[Directions]: Below are the records; extract from them the line containing "SharedDesktop[]" to the line containing "leading reference in", both lines included, exactly and with no pictures.

[Saved entries]:
☆ ☆ ☆

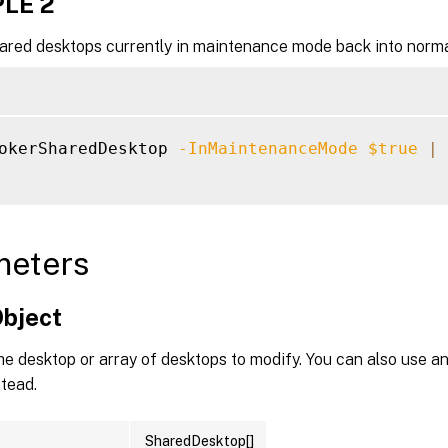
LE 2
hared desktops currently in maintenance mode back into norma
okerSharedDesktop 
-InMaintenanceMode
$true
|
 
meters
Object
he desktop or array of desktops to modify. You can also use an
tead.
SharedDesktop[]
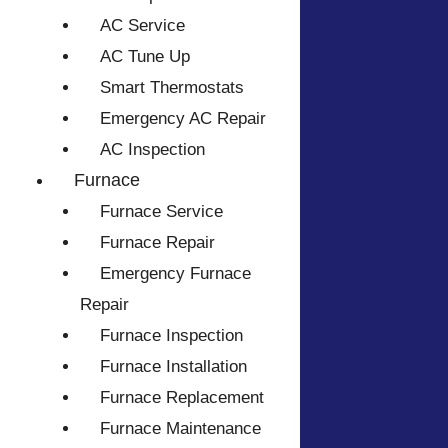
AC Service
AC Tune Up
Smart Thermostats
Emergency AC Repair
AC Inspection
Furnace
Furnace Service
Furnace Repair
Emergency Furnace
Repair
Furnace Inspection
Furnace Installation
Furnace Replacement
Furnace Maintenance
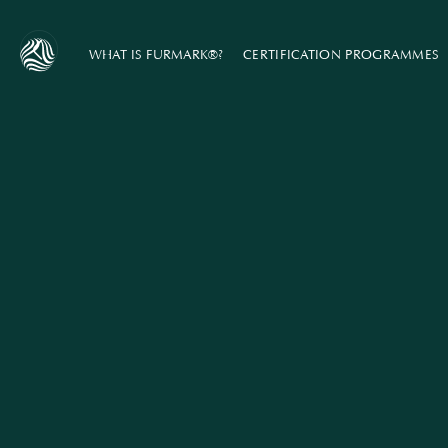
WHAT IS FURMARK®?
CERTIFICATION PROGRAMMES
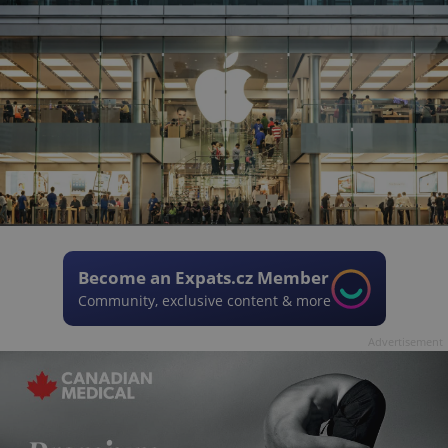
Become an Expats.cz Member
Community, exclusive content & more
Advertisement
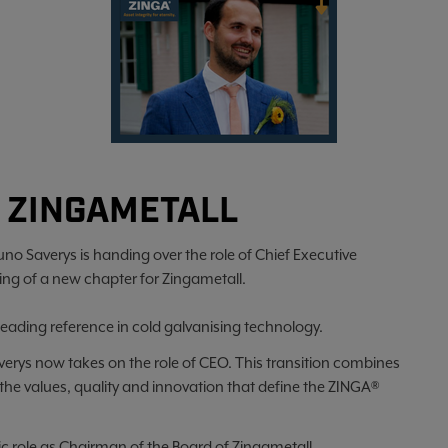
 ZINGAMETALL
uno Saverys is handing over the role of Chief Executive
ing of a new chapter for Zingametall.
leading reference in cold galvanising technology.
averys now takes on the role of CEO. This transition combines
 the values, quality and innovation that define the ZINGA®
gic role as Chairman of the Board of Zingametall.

☆ ☆ ☆

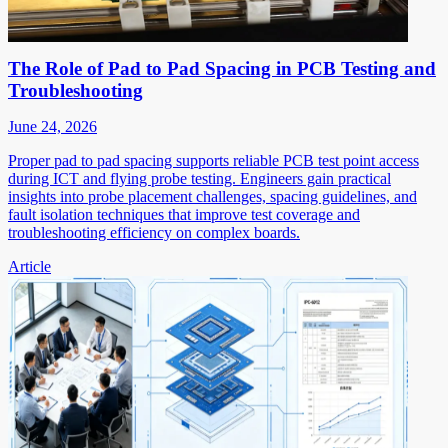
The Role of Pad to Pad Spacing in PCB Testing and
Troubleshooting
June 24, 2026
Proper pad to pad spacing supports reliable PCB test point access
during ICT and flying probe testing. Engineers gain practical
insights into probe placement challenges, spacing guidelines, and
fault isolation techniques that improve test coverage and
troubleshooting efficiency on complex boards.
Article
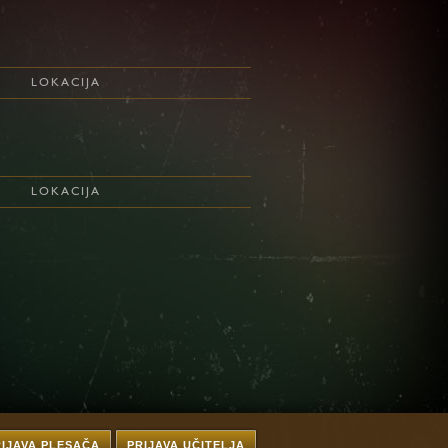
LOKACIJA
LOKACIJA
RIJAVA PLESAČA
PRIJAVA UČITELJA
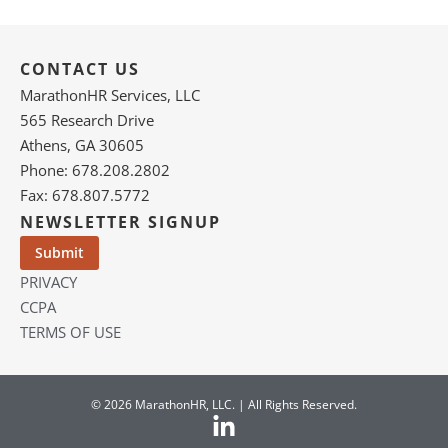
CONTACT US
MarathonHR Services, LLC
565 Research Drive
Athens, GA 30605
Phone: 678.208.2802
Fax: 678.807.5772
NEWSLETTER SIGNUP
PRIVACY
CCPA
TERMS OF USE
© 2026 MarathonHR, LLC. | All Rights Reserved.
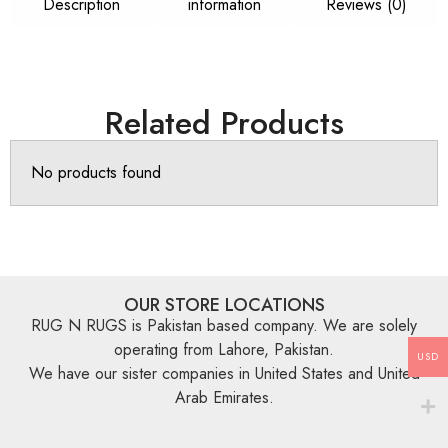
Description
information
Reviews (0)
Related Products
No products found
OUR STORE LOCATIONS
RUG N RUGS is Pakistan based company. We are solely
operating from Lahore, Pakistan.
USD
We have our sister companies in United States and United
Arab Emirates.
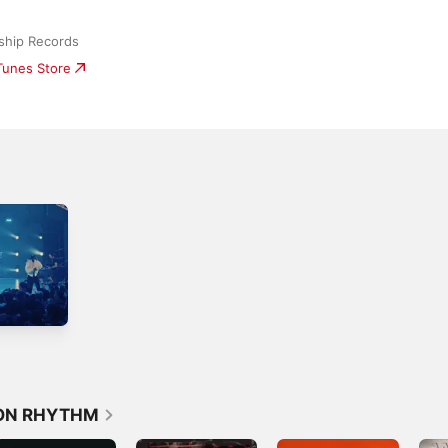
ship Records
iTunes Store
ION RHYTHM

☆ ☆ ☆

[Answer for the task]:
SharedDesktop[]
AC Service
AC Tune Up
Smart Thermostats
Emergency AC Repair
AC Inspection
Furnace
Furnace Service
Furnace Repair
Emergency Furnace
Repair
Furnace Inspection
Furnace Installation
Furnace Replacement
Furnace Maintenance
WHAT IS FURMARK®?
CERTIFICATION PROGRAMMES
Become an Expats.cz Member
Community, exclusive content & more
Advertisement
 ZINGAMETALL
uno Saverys is handing over the role of Chief Executive
ing of a new chapter for Zingametall.
leading reference in cold galvanising technology.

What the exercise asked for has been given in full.